SUPPLIED ENTRIES
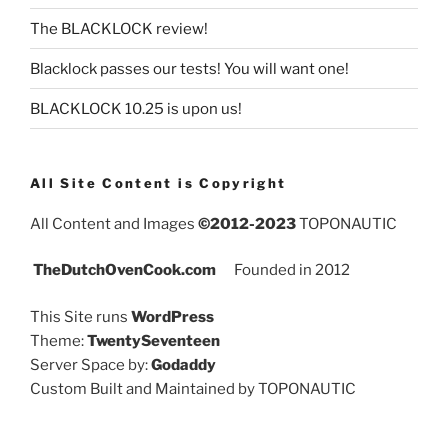
The BLACKLOCK review!
Blacklock passes our tests! You will want one!
BLACKLOCK 10.25 is upon us!
All Site Content is Copyright
All Content and Images
©2012-2023
TOPONAUTIC
TheDutchOvenCook.com
Founded in 2012
This Site runs
WordPress
Theme:
TwentySeventeen
Server Space by:
Godaddy
Custom Built and Maintained by TOPONAUTIC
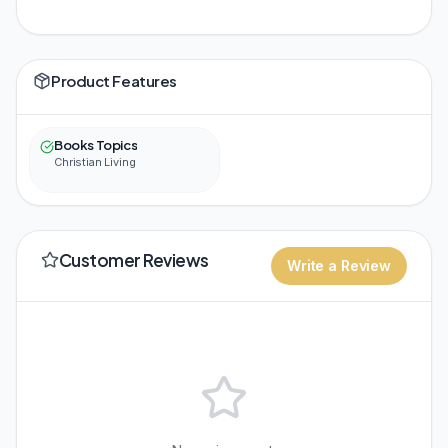
Product Features
Books Topics
Christian Living
Customer Reviews
Write a Review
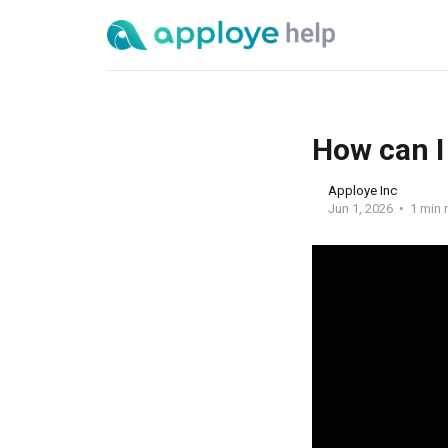
How can I
Apploye Inc
Jun 1, 2026
1 min 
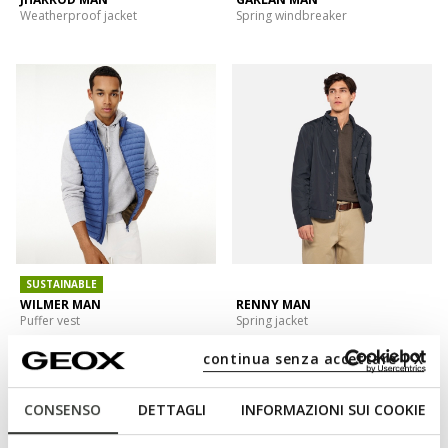
Weatherproof jacket
Spring windbreaker
SUSTAINABLE
WILMER MAN
RENNY MAN
Puffer vest
Spring jacket
continua senza accettare | X
CONSENSO
DETTAGLI
INFORMAZIONI SUI COOKIE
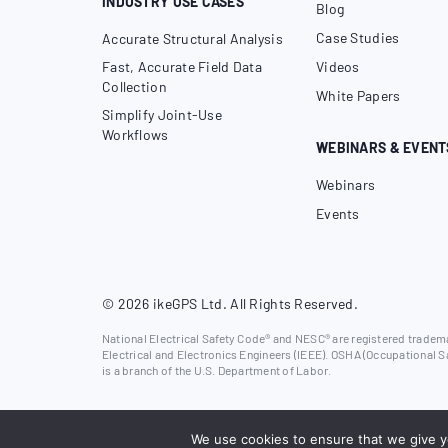
INDUSTRY USE CASES
Blog
Case Studies
Accurate Structural Analysis
Fast, Accurate Field Data
Videos
Collection
White Papers
Simplify Joint-Use
Workflows
WEBINARS & EVENT
Webinars
Events
© 2026 ikeGPS Ltd. All Rights Reserved.
National Electrical Safety Code® and NESC® are registered trademar
Electrical and Electronics Engineers (IEEE). OSHA (Occupational S
is a branch of the U.S. Department of Labor.
We use cookies to ensure that we give yo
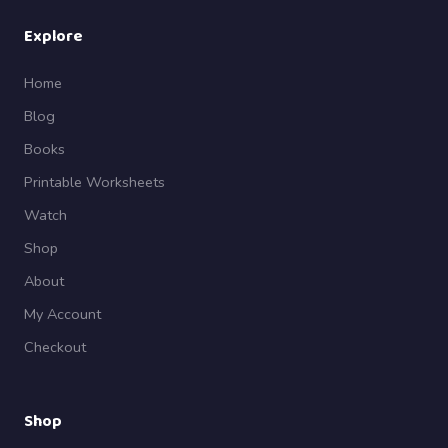
Explore
Home
Blog
Books
Printable Worksheets
Watch
Shop
About
My Account
Checkout
Shop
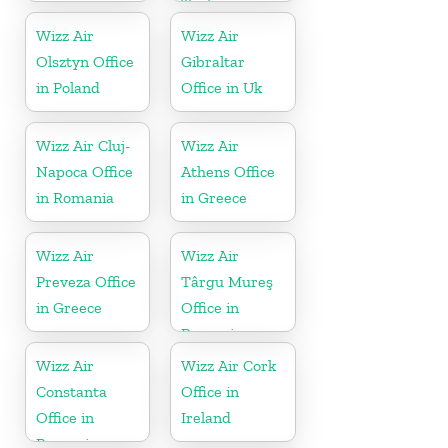
Turkey
Wizz Air
Wizz Air
Olsztyn Office
Gibraltar
in Poland
Office in Uk
Wizz Air Cluj-
Wizz Air
Napoca Office
Athens Office
in Romania
in Greece
Wizz Air
Wizz Air
Preveza Office
Târgu Mureş
in Greece
Office in
Romania
Wizz Air
Wizz Air Cork
Constanta
Office in
Office in
Ireland
Romania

YOUR GOAL
Your reply should hold only the lines running from the one with "We use cookies to ensure that we give yo" to the end of the data above, set down exactly, pictures omitted.

TASK ANSWER
We use cookies to ensure that we give yo
Explore
Home
Blog
Books
Printable Worksheets
Watch
Shop
About
My Account
Checkout
Shop
Turkey
Wizz Air
Wizz Air
Olsztyn Office
Gibraltar
in Poland
Office in Uk
Wizz Air Cluj-
Wizz Air
Napoca Office
Athens Office
in Romania
in Greece
Wizz Air
Wizz Air
Preveza Office
Târgu Mureş
in Greece
Office in
Romania
Wizz Air
Wizz Air Cork
Constanta
Office in
Office in
Ireland
Romania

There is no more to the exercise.